EU Trade Commissioner Peter Mandelson (search) said last week the EU was ready to cut "trade distorting" agricultural support by 70 percent, provided others made similar efforts. Barroso was expected to tell Bush he supported Mandelson's approach at the White House meeting, but he didn't tell reporters whether he did so.

The two leaders did not take any questions.

Mandelson also offered to reduce the number of sensitive products that have higher import tariffs, such as beef and poultry, but U.S. Trade Representative Rob Portman said his offer "doesn't come close to meeting the expectations that all of us have on market access."

Portman said last week that if the EU should fail to make deeper farm tariff trade cuts, "we will not be able to have a successful" meeting in Hong Kong.

There is growing opposition, led by France, to any offer by the European Union that would cut farm subsidies beyond what national governments have agreed.

As Bush and Barroso were meeting, foreign ministers of the 25-nation EU were in Luxembourg trying to resolve their differences.

"The timing of the meeting is designed to give Barroso some ammunition to stand firm and drag the more recalcitrant members along as he tries to stretch the limits of his negotiating mandate," said Robin Niblett, director of the Europe Program at the Center for Strategic and International Studies, a Washington policy research group.

He said it also gives the two leaders "a chance to celebrate the practical areas of cooperation" in the field of counterterrorism, such as agreement on airline passenger name-recognition lists.

EU officials said Bush and Barroso would discuss strengthening and expanding democracy in the broader Middle East and North Africa, according to the EU's Web site.

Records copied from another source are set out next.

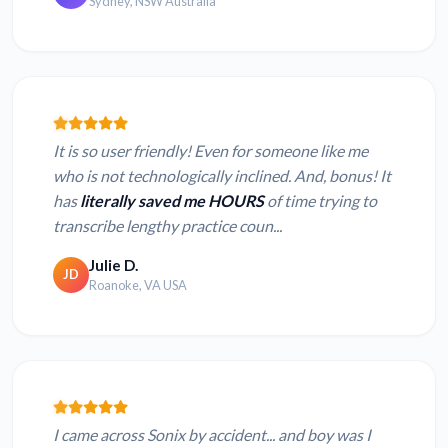
Sydney, NSW Australia
It is so user friendly! Even for someone like me
who is not technologically inclined. And, bonus! It
has
literally saved me HOURS
of time trying to
transcribe lengthy practice coun...
Julie D.
JD
Roanoke, VA USA
I came across Sonix by accident... and boy was I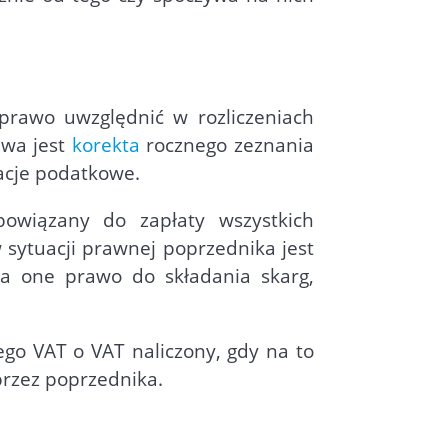
rawo uwzględnić w rozliczeniach
iwa jest
korekta
rocznego zeznania
acje podatkowe.
bowiązany do zapłaty wszystkich
 sytuacji prawnej poprzednika jest
a one prawo do składania skarg,
go VAT o VAT naliczony, gdy na to
przez poprzednika.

Niblett said the two leaders also could discuss Gaza, where the European Union is expected to play a major role in reconstruction and economic development.

The meeting between Bush and Barroso, a former Portuguese prime minister who took the helm of the EU executive branch last year, is the first of its kind since 1989. EU Commission presidents have met with American presidents in the past but as part of delegations led by whichever country holds the rotating six-month EU presidency.

The European Commission runs the EU's day-to-day affairs. It drafts EU laws, ensures they are enacted in each of the 25 member states and represents the union in world trade and other negotiations. Barroso was accompanied to Washington by Benita Ferrero-Waldner, the EU's commissioner for external affairs.